Wednesday, July 19, 2006

Debate over, science clear


By DICK DORWORTH

Dick Dorworth

A few weeks ago, our federal government gave official recognition to something that has been obvious for decades to scientists who have studied the issue and to non-scientists who have approached it with clear instincts, sensitive lungs and nasal capacities, and functioning brains: Second-hand smoke from cigarettes is dangerous to the health of non-smokers.

"The debate is over. The science is clear: Secondhand smoke is not a mere annoyance, but a serious health hazard," said U.S. Surgeon General Richard Carmona. Emphasize the word "serious." That is, the argument of smokers that they are only hurting themselves and have the right to do that if they choose is specious. People who smoke in the presence of others, even (maybe especially) in the privacy of their own homes, are dangerous to the health of those other people.

The debate is over. The science is clear.

Smokers who deny, ignore, are ignorant of or don't care about this information are irresponsible and a threat to their communities. Smokers who are aware that the debate is over, the science clear, and who continue to smoke in the presence of others are, in the deepest meaning of the word, sociopaths. Children and infants are especially vulnerable to the risk of sudden-infant-death syndrome(SIDS), bronchitis, pneumonia, worsening asthma attacks, poor lung growth and ear infections from the effects of second-hand smoke. The effects of second-hand smoke on the developing systems of children impact the health of those children for the rest of their lives. Those people who are aware of this information and continue to smoke in the presence of children and infants, particularly their own children, are monsters.

Strong words.

But no words are as strong as the experience of a person dying from heart disease or lung cancer or of the loved ones who survive that person. Carmona found that regular exposure to second-hand smoke increases a non-smoker's chances of contracting heart disease or lung cancer by 30 percent. Each year in the U.S., 35,000 non-smoking people die from heart disease brought on by second-hand smoke, and 3,000 non-smoking people die from lung cancer caused from second-hand smoke. These are small numbers compared to the more than 400,000 Americans smokers who die prematurely each year from the effects of their addiction to smoking, but that is no consolation to the 38,000 people who die horrible deaths each year because of someone else's addictive pleasure.
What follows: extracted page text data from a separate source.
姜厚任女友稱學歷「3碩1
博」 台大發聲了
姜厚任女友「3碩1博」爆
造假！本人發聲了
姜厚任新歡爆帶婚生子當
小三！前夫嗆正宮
One in five deaths in the U.S. is smoking related, and every one of them is preventable.

Americans who smoke are killing themselves by the hundreds of thousands each year, and they arguably have the right to do that. In the process, they are also killing tens of thousands of bystanders, and they unarguably do not have the right to do that.
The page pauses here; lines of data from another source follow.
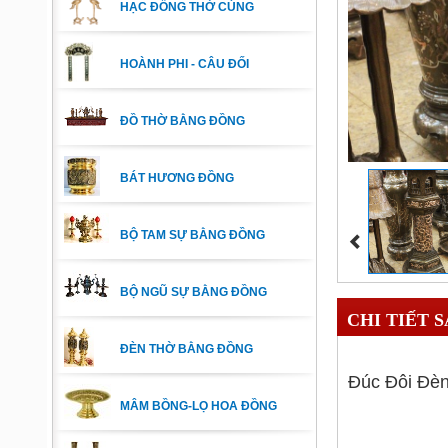
HẠC ĐỒNG THỜ CÚNG
HOÀNH PHI - CÂU ĐỐI
ĐỒ THỜ BẰNG ĐỒNG
BÁT HƯƠNG ĐỒNG
BỘ TAM SỰ BẰNG ĐỒNG
BỘ NGŨ SỰ BẰNG ĐỒNG
CHI TIẾT 
ĐÈN THỜ BẰNG ĐỒNG
Đúc Đôi Đè
MÂM BỒNG-LỌ HOA ĐỒNG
The numbers cited are for just one year. Each year, year after year after year, they add up.

It may be time to look at smoking in the presence of children as an act of criminal negligence. It kills them. After all, the debate is over. The science is clear.

The term "moral imperative" has been much bandied about of late in the media and elsewhere, most notably by Al Gore, former vice president of the U.S. and the man who received the most votes for president of the U.S. in the 2000 presidential election. In his many speeches, his writings and in his recent movie, "An Inconvenient Truth," made of the slide show he has given all over the world about the reality and growing problem of global warming, Gore speaks of the moral imperative of each person to do something about global warming. That is, he says, global warming transcends political, scientific, economic, social and health issues. It is a moral matter.

In "An Inconvenient Truth" Gore discusses his older sister to whom he was very close and who died at an early age of lung cancer caused by her heavy smoking. He mentions with bleak understatement that lung cancer is not a good way to die. Anyone who has ever lost a loved one to the long, agonizing, degrading process of a smoker's death knows the truth of Gore's words. (My mother died before her time after spending the last 10 years of her life hooked to an oxygen bottle and mostly in bed because of emphysema brought on by a lifetime of smoking.) Gore's family had long been tobacco farmers and proud of it, but after his sister died his father knew that he could no longer contribute to the cigarette industry. He could not bring back his daughter, but he had a moral imperative not to contribute any longer to that which had killed her. And he did not. He quit growing tobacco. He acted.

The moral imperative requires action, in this case to reduce or eliminate second-hand smoke in the bodies of people who do not want it there.

The debate is over. The science is clear. The imperative is moral.